§ **PROBLEM**
Below this line are records; transcribe exactly the lines between the one holding "the government shutdown and" and the one holding "h Federation, Foundation, and", inclusive, and omit the pictures.

GIVEN INFORMATION: Begin

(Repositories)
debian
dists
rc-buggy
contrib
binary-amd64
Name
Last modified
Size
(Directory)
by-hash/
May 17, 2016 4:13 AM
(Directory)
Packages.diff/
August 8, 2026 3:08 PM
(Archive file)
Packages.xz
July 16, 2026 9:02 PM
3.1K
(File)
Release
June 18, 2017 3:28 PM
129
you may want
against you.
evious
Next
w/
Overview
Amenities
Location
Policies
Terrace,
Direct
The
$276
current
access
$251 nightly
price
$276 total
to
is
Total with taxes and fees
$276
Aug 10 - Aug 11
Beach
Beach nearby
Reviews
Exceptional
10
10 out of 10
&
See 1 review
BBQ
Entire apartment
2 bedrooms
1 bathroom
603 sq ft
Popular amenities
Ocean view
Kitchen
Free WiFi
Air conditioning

GIVEN INFORMATION: End
GIVEN INFORMATION: Begin

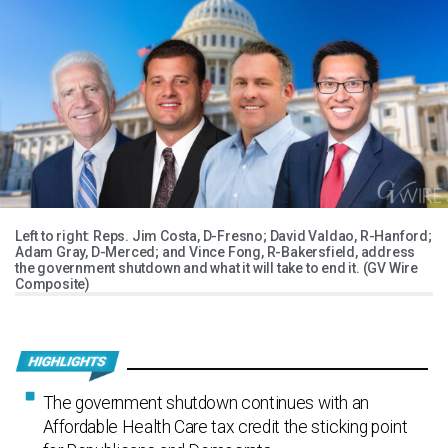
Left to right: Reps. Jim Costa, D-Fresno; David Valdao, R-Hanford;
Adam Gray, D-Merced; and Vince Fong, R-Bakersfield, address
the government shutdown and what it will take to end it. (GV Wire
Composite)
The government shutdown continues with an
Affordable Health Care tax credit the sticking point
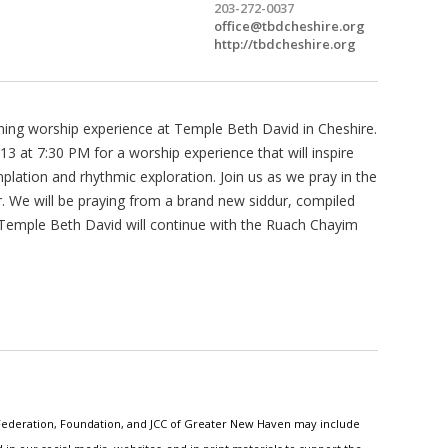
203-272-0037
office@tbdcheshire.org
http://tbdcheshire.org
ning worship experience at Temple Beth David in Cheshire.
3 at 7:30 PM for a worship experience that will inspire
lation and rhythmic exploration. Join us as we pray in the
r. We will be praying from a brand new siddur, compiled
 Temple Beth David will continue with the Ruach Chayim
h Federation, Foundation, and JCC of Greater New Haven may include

GIVEN INFORMATION: End

§ **ANSWER TO THIS TASK**
the government shutdown and what it will take to end it. (GV Wire
Composite)
The government shutdown continues with an
Affordable Health Care tax credit the sticking point
203-272-0037
office@tbdcheshire.org
http://tbdcheshire.org
ning worship experience at Temple Beth David in Cheshire.
3 at 7:30 PM for a worship experience that will inspire
lation and rhythmic exploration. Join us as we pray in the
r. We will be praying from a brand new siddur, compiled
 Temple Beth David will continue with the Ruach Chayim
h Federation, Foundation, and JCC of Greater New Haven may include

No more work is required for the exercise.